Study: Diet For Permanent Weight Loss Is Up To You

Filed under: Study — @ April 29, 2007

Dr. Susan Roberts studied low-carb and low-fat diets for weight loss

What’s the secret to losing weight and keeping it off over the long-term?

I’ve probably revealed the simple answer to that question a million times before at my blog–find the diet that’s right for you, learn all you can about that particular plan to do it correctly, and then keep doing it for the rest of your life. Yes, I lost nearly 200 pounds on the Atkins low-carb diet and have been blogging about it for over two years, but I realize this way of eating is not for everyone.

Now this new study confirms the notion of discovering the customized plan that works for the individual.

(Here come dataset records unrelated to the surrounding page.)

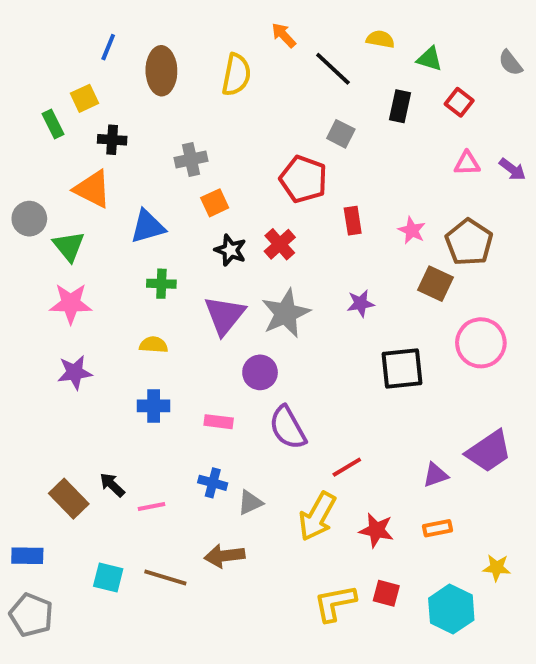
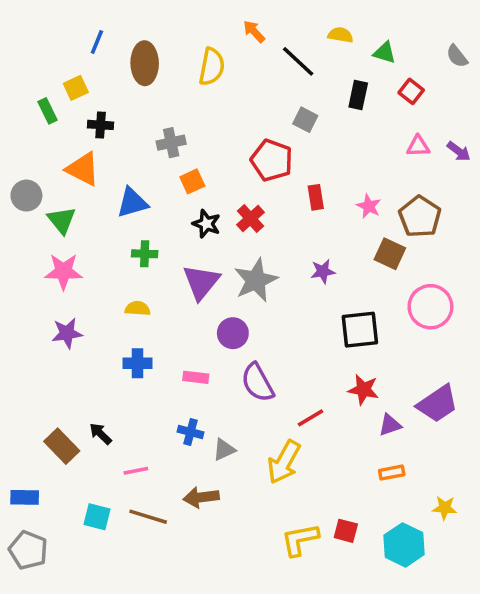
pink line: (152, 507) -> (136, 471), moved
red star: (376, 530) -> (363, 390), moved

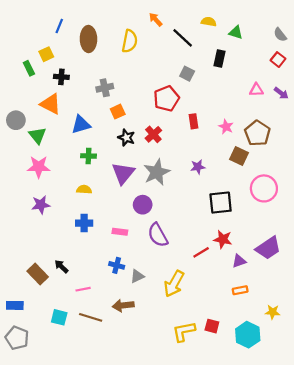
red square: (411, 91) -> (278, 60), moved
red pentagon: (272, 160) -> (166, 99), turned 30
red line: (310, 418) -> (201, 252), moved

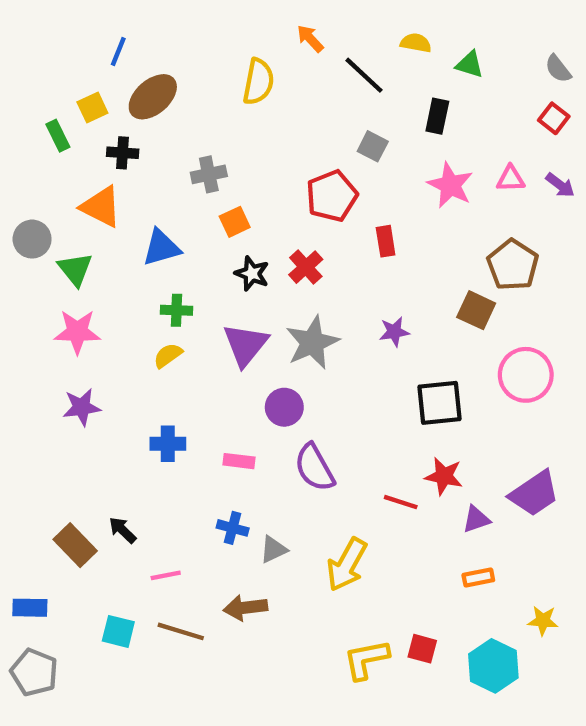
brown ellipse: (88, 39) -> (153, 97), moved, turned 50
pink star: (226, 127) -> (450, 185), moved, size x1.5
yellow semicircle: (84, 190) -> (168, 355), moved, turned -40
red line: (201, 252) -> (401, 502), turned 49

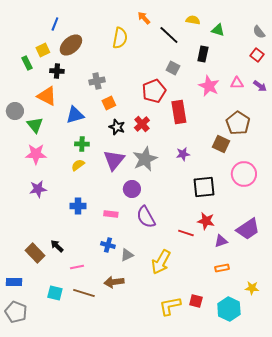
red rectangle: (386, 241) -> (179, 112), size x1.6

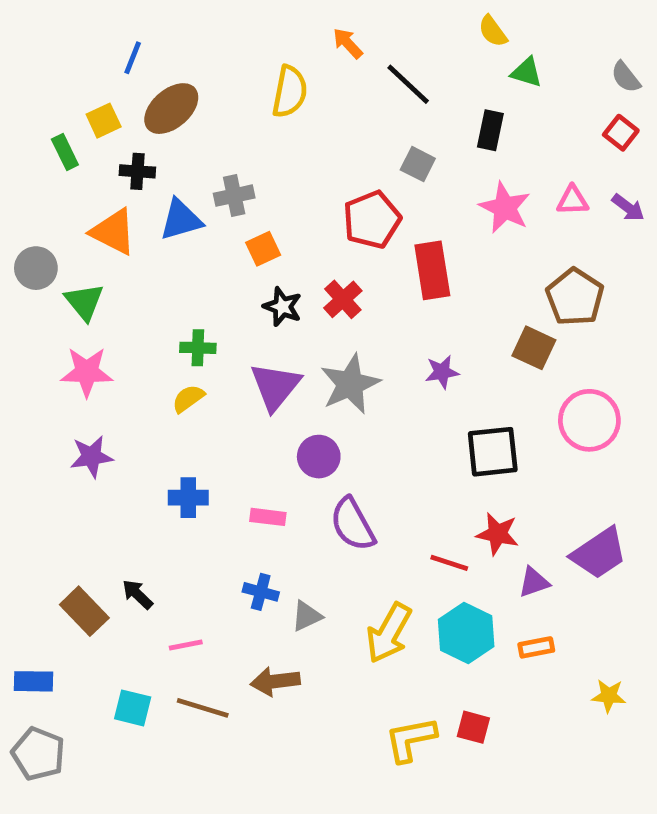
yellow semicircle: (193, 20) -> (493, 31), moved, turned -136
blue triangle: (75, 115) -> (181, 220), moved
cyan hexagon: (229, 309) -> (466, 633), moved

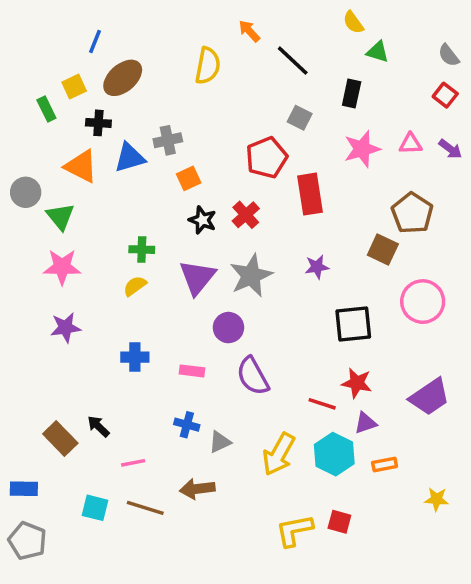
pink star: (505, 208) -> (362, 149), turned 30
purple triangle: (534, 582) -> (365, 423), moved

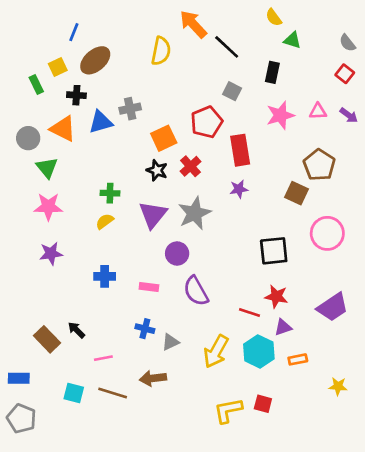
orange arrow: (249, 31) -> (193, 24), size x1.6
orange square: (189, 178) -> (164, 138), moved, size x1.4
gray circle: (26, 192) -> (28, 138), moved
purple star: (317, 267) -> (239, 189), moved

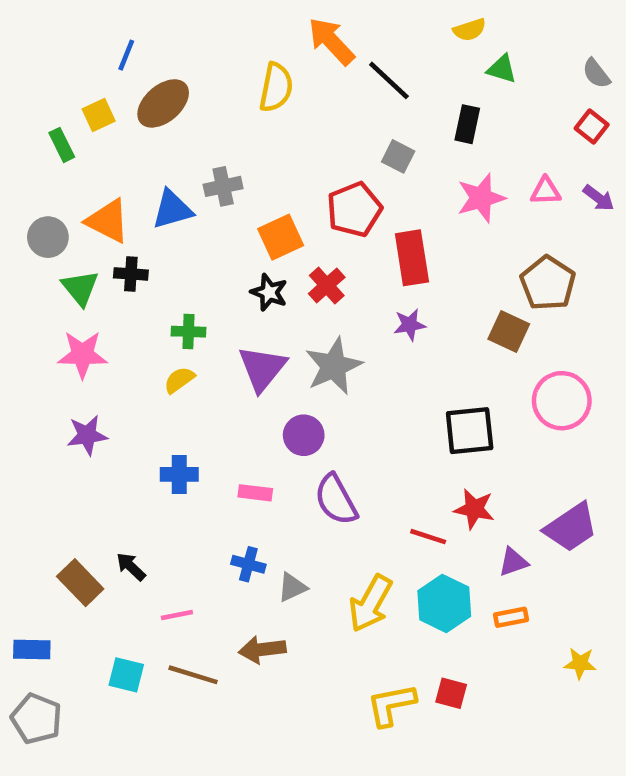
yellow semicircle: (274, 17) -> (470, 30), turned -72
black cross: (76, 95) -> (131, 274), moved
purple triangle: (283, 327) -> (513, 562), moved

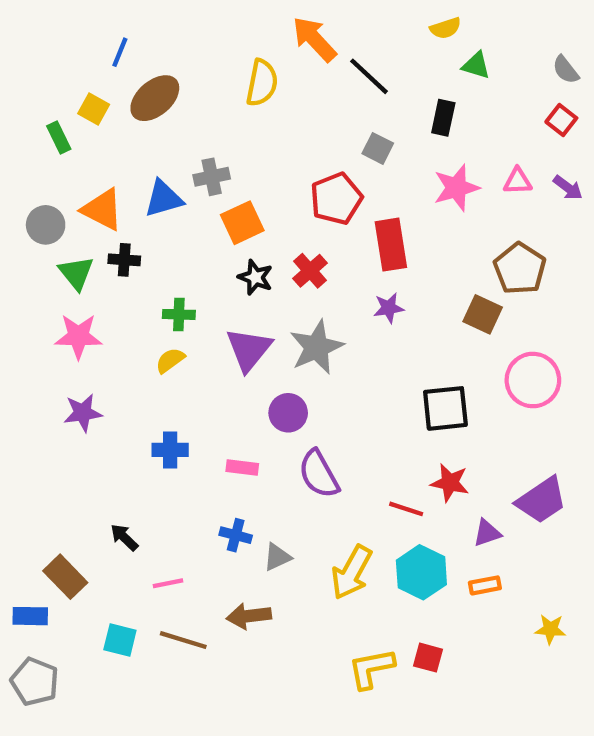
yellow square: (99, 115) -> (94, 109), turned -36
orange square: (281, 237) -> (242, 223), moved
brown rectangle: (80, 583) -> (65, 577), moved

Lead researcher Dr. Susan B. Roberts, Senior Scientist and Director of the Energy Metabolism Laboratory in the Jean Mayer USDA HNRCA at the Boston, MA-based Tufts University, and her fellow researchers wanted to try to settle the age-old question of which diet makeup is best for weight loss and weight maintenance.

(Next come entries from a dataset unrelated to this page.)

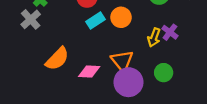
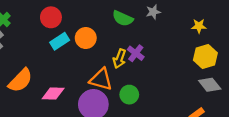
orange triangle: (122, 61) -> (101, 79), moved, turned -35

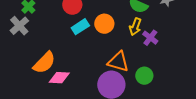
yellow arrow: (119, 59) -> (135, 27), moved
pink diamond: (53, 93) -> (59, 78), moved

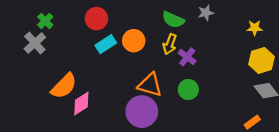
green circle: (144, 76) -> (188, 90), moved
pink diamond: (59, 78) -> (81, 103), turned -35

The researchers observed 34 healthy, but overweight men and women who were placed on a calorie-restricted diet where their total caloric intake was cut by 30 percent. However, the study participants were split into one of two groups:


The LG group avoided foods with sugar and starch, but still ate 40 percent of their calories as carbohydrates. The macronutrient breakdown of the fat and protein were 30 percent each. Interestingly, they call this a “low-carb” diet, but it’s not low enough for most of us who are livin’ la vida low-carb. This more closely resembles The Zone diet.

The HG group, on the other hand, ate 60 percent of their calories as carbohydrates while limiting their fat and protein to 20 percent each. This is what many would describe as the Standard American Diet (SAD). The researchers took great pains to try to match the foods in this group with the taste, appearance, and calorie counts of the LG group (yeah, good luck with that!).

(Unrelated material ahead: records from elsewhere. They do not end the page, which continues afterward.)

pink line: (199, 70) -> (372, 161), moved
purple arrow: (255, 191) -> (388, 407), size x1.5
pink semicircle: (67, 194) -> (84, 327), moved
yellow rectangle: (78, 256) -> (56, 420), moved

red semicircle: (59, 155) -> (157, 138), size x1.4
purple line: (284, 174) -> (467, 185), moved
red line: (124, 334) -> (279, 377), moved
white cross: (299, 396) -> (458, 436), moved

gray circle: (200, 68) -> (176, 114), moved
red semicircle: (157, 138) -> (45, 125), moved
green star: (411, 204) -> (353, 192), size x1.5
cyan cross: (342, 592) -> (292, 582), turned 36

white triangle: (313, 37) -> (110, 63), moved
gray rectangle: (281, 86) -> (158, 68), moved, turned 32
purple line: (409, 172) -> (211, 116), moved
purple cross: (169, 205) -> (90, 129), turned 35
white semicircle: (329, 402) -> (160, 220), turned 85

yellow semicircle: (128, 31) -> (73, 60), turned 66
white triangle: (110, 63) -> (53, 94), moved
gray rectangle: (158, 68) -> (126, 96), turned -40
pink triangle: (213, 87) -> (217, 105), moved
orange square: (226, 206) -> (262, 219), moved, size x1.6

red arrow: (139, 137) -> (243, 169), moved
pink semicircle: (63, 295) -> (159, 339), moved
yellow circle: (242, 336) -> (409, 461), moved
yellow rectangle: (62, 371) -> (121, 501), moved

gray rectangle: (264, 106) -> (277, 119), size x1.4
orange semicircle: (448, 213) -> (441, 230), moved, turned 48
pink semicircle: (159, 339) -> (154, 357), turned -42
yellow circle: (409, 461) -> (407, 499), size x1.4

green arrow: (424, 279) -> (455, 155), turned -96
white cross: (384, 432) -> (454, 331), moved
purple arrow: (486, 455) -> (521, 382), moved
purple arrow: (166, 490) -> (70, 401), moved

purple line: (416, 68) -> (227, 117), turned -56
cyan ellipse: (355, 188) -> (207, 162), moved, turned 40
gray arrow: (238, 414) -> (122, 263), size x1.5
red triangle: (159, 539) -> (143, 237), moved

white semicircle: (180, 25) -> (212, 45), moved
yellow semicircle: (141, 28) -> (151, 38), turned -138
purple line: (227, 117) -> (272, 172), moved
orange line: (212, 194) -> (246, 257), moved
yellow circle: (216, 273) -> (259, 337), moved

Weekly shopping and cooking classes for each of the groups were provided with a dietitian (HOO BOY!) and the exact foods needed to do each diet were distributed to the study participants for the first six months of the study. Yet, after that they left them to their own devices to eat on their own for the second six months of the study. Uh-oh!

Over the one-year study, the study participants kept a food diary with the amount of calories and food that were consumed. The reseachers noticed that all of them “cheated” at some point in their plan. Furthermore, both the LG and HG groups lost statistically the same amount of weight and body fat regardless of the program they were following.